This happens with quixote 2.1 and 2.3, under python 2.3 (but not python 2.4):
% cat t.py
import quixote
quixote.enable_ptl()
import bug
% cat bug.ptl
def g():
f(lambda: None)[1:]
% python2.3 t.py
Traceback (most recent call last): -------
t.py:3 in ?()
import bug
/home/elaforge/lib/python/quixote/ptl/ptl_import.py:120 in
cModuleImporter.find_import_module(fullname='bug', subname='bug',
path=None)
return self.loader.load_module(fullname, stuff)
/home/elaforge/lib/python/quixote/ptl/ptl_import.py:100 in
PTLLoader.load_module(name='bug', stuff=(, assign=0)

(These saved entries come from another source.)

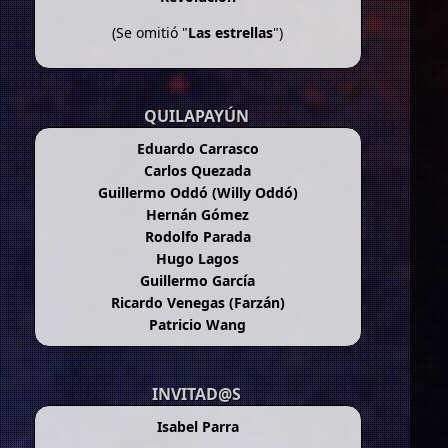
(Se omitió "
Las estrellas
")
QUILAPAYÚN
Eduardo Carrasco
Carlos Quezada
Guillermo Oddó (Willy Oddó)
Hernán Gómez
Rodolfo Parada
Hugo Lagos
Guillermo García
Ricardo Venegas (Farzán)
Patricio Wang
INVITAD@S
Isabel Parra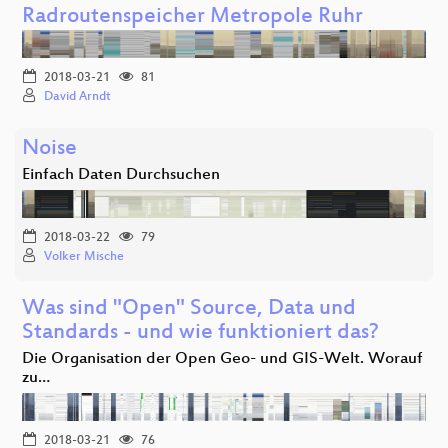
Radroutenspeicher Metropole Ruhr
2018-03-21
81
David Arndt
Noise
Einfach Daten Durchsuchen
2018-03-22
79
Volker Mische
Was sind "Open" Source, Data und
Standards - und wie funktioniert das?
Die Organisation der Open Geo- und GIS-Welt. Worauf
zu…
2018-03-21
76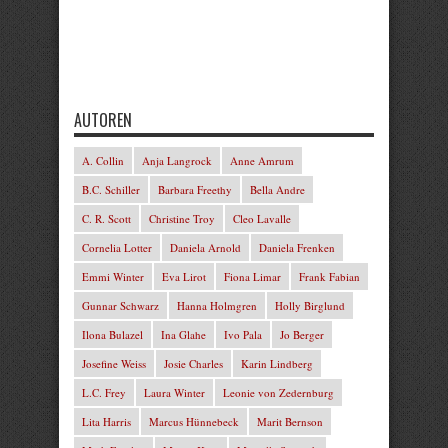
AUTOREN
A. Collin
Anja Langrock
Anne Amrum
B.C. Schiller
Barbara Freethy
Bella Andre
C. R. Scott
Christine Troy
Cleo Lavalle
Cornelia Lotter
Daniela Arnold
Daniela Frenken
Emmi Winter
Eva Lirot
Fiona Limar
Frank Fabian
Gunnar Schwarz
Hanna Holmgren
Holly Birglund
Ilona Bulazel
Ina Glahe
Ivo Pala
Jo Berger
Josefine Weiss
Josie Charles
Karin Lindberg
L.C. Frey
Laura Winter
Leonie von Zedernburg
Lita Harris
Marcus Hünnebeck
Marit Bernson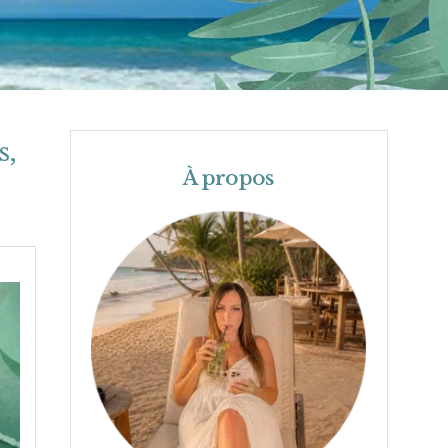
s,
À propos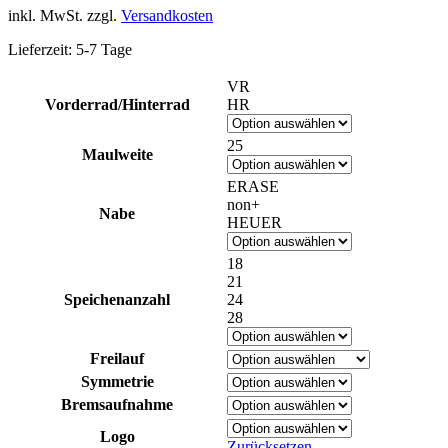
inkl. MwSt.
zzgl.
Versandkosten
Lieferzeit:
5-7 Tage
VR
Vorderrad/Hinterrad
HR
25
Maulweite
ERASE
non+
Nabe
HEUER
18
21
Speichenanzahl
24
28
Freilauf
Symmetrie
Bremsaufnahme
Logo
Zurücksetzen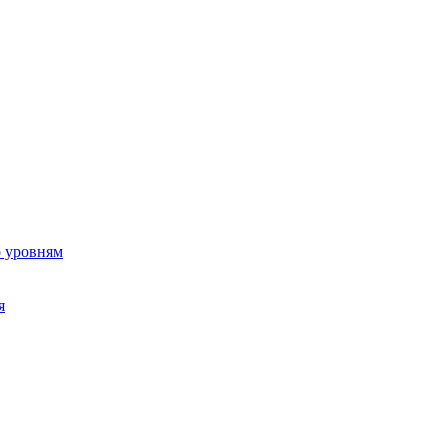
о уровням
я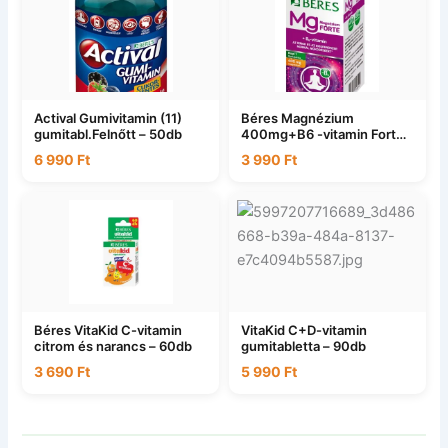
Actival Gumivitamin (11)
Béres Magnézium
gumitabl.Felnőtt – 50db
400mg+B6 -vitamin Forte
– 50db
6 990
Ft
3 990
Ft
Béres VitaKid C-vitamin
VitaKid C+D-vitamin
citrom és narancs – 60db
gumitabletta – 90db
3 690
Ft
5 990
Ft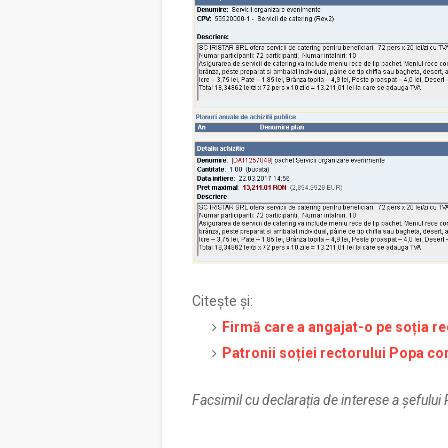
Citește și:
Firmă care a angajat-o pe soția re
Patronii soției rectorului Popa con
Facsimil cu declarația de interese a șefulu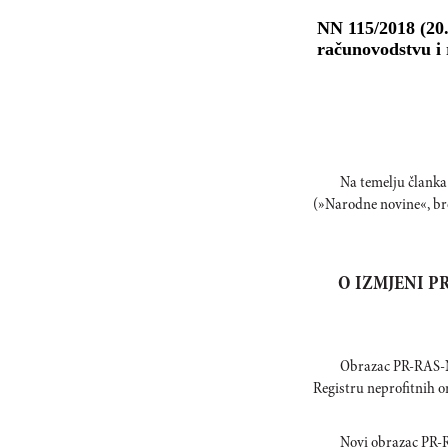
NN 115/2018 (20.
računovodstvu i 
Na temelju članka
(»Narodne novine«, bro
O IZMJENI 
Obrazac PR-RAS-NP
Registru neprofitnih 
Novi obrazac PR-RA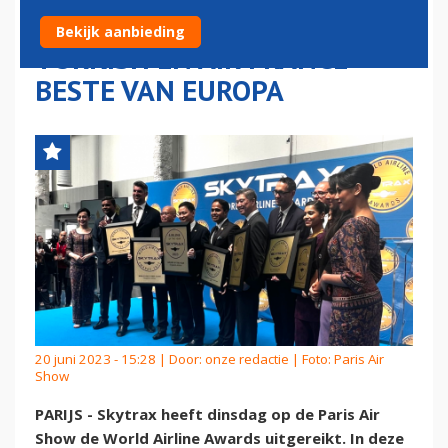
MAATSCHAPPIJ TER WERELD,
Bekijk aanbieding
TURKISH EN AIR FRANCE
BESTE VAN EUROPA
20 juni 2023 - 15:28 | Door:
onze redactie
| Foto: Paris Air
Show
PARIJS - Skytrax heeft dinsdag op de Paris Air
Show de World Airline Awards uitgereikt. In deze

/var/tmp/python2.3-2.3.5-root/usr/lib/python2.3/compiler/visitor.py:57
in ASTVisitor.dispatch(node=CallFunc(Name('f'), [Lambda((), (), 0,
Name('None'))], None, None), *args=(, 0))

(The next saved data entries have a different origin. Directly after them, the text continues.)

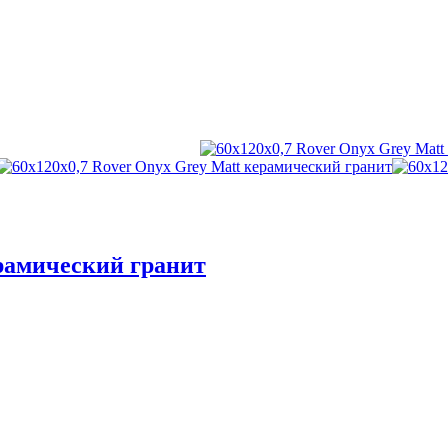
ерамический гранит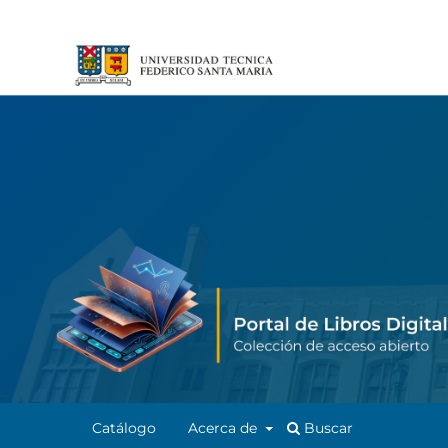
Catálogo
Acerca de
Buscar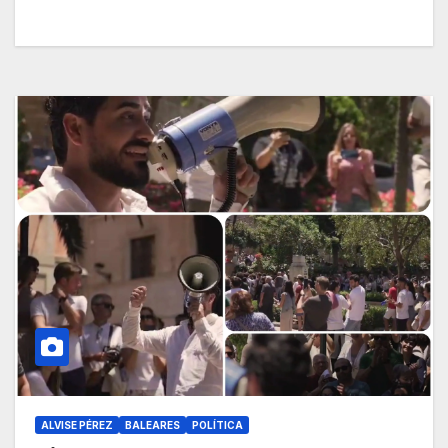
ALVISE PÉREZ
BALEARES
POLÍTICA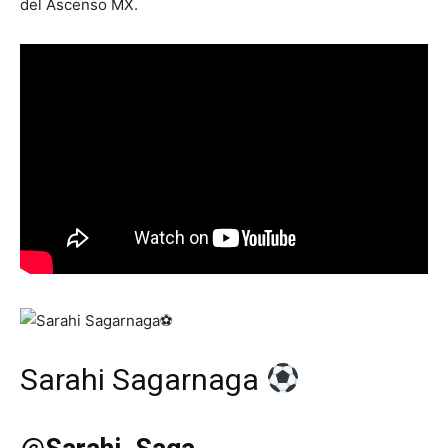
del Ascenso MX.
Sarahi Sagarnaga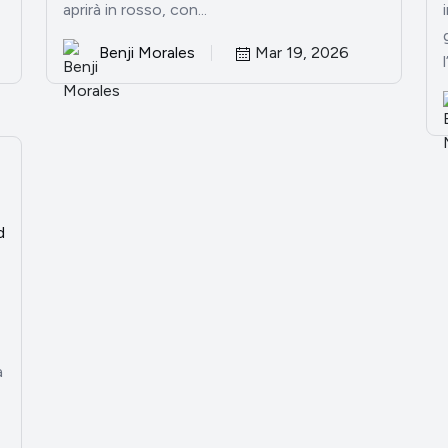
aprirà in rosso, con...
Benji Morales
Mar 19, 2026
d
a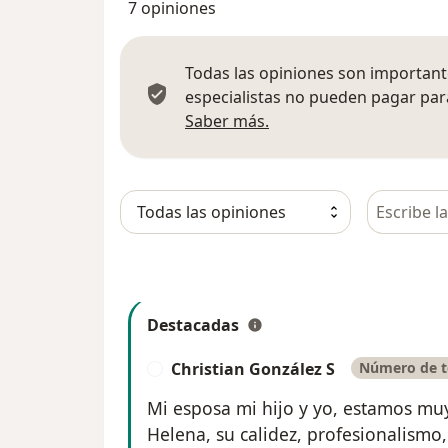
7 opiniones
Todas las opiniones son importante
especialistas no pueden pagar para
Más información sobre
Saber más.
Busca en 
Destacadas
Christian González S
Número de te
C
Mi esposa mi hijo y yo, estamos muy
Helena, su calidez, profesionalismo,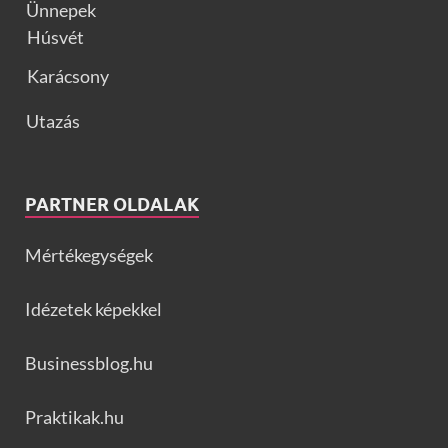
Ünnepek
Húsvét
Karácsony
Utazás
PARTNER OLDALAK
Mértékegységek
Idézetek képekkel
Businessblog.hu
Praktikak.hu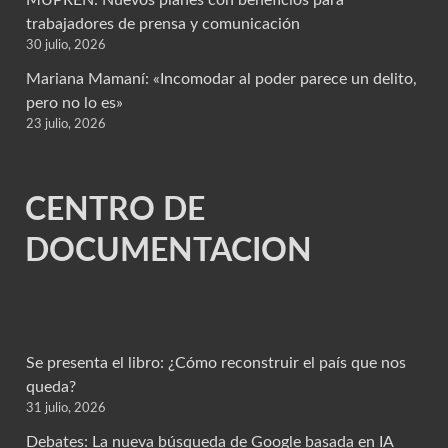
MUPREN: Nuevos planes con beneficios para
trabajadores de prensa y comunicación
30 julio, 2026
Mariana Mamaní: «Incomodar al poder parece un delito,
pero no lo es»
23 julio, 2026
CENTRO DE
DOCUMENTACION
Se presenta el libro: ¿Cómo reconstruir el país que nos
queda?
31 julio, 2026
Debates: La nueva búsqueda de Google basada en IA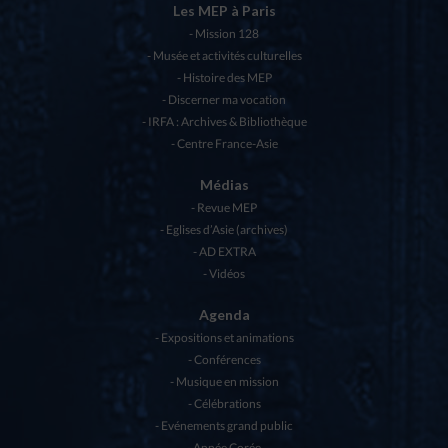
Les MEP à Paris
Mission 128
Musée et activités culturelles
Histoire des MEP
Discerner ma vocation
IRFA : Archives & Bibliothèque
Centre France-Asie
Médias
Revue MEP
Eglises d’Asie (archives)
AD EXTRA
Vidéos
Agenda
Expositions et animations
Conférences
Musique en mission
Célébrations
Evénements grand public
Année Corée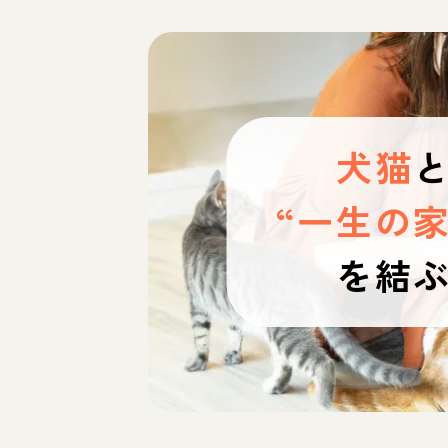
犬猫
“一生の家
を結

/var/tmp/python2.3-2.3.5-root/usr/lib/python2.3/compiler/visitor.py:40
in ASTVisitor.default(node=CallFunc(Name('f'), [Lambda((), (), 0,
Name('None'))], None, None), *args=(, 0))

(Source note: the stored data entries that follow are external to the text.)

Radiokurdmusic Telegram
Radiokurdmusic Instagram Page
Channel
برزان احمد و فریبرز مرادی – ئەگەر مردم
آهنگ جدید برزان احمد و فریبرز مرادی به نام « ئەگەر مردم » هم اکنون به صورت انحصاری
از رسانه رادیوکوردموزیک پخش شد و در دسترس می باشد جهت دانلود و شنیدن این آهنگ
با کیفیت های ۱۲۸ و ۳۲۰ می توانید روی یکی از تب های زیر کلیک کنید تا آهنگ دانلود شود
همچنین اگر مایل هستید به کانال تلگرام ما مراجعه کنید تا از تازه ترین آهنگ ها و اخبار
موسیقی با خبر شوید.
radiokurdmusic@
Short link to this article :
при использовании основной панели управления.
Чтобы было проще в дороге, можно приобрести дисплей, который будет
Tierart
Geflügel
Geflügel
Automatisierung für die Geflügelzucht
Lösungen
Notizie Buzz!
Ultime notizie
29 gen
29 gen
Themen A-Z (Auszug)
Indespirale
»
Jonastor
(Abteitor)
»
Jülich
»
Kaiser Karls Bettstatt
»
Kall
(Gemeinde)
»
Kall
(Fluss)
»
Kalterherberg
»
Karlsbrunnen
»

/var/tmp/python2.3-2.3.5-root/usr/lib/python2.3/compiler/visitor.py:57
in ASTVisitor.dispatch(node=Lambda((), (), 0, Name('None')),
*args=(, 0))
TypeError: visitLambda() takes exactly 3 arguments (4 given)
The original code that triggered this error is of course more
complicated, but the above was the simplest example I was able to
reduce it to. I don't really understand why it winds up in a module
in /var/tmp (not using zip imports or anything) but I think that's
unrelated to the problem.
visitLambda wants (self, node, parent), and it looks like that extra 0
comes from visitSlice. I don't understand enough about how the
compiler stuff works to know immediately what this means. Maybe a
slice should not have a lambda as a subnode and that is the problem?
In any case, it's gone in 2.4, so maybe it is a 2.3 bug?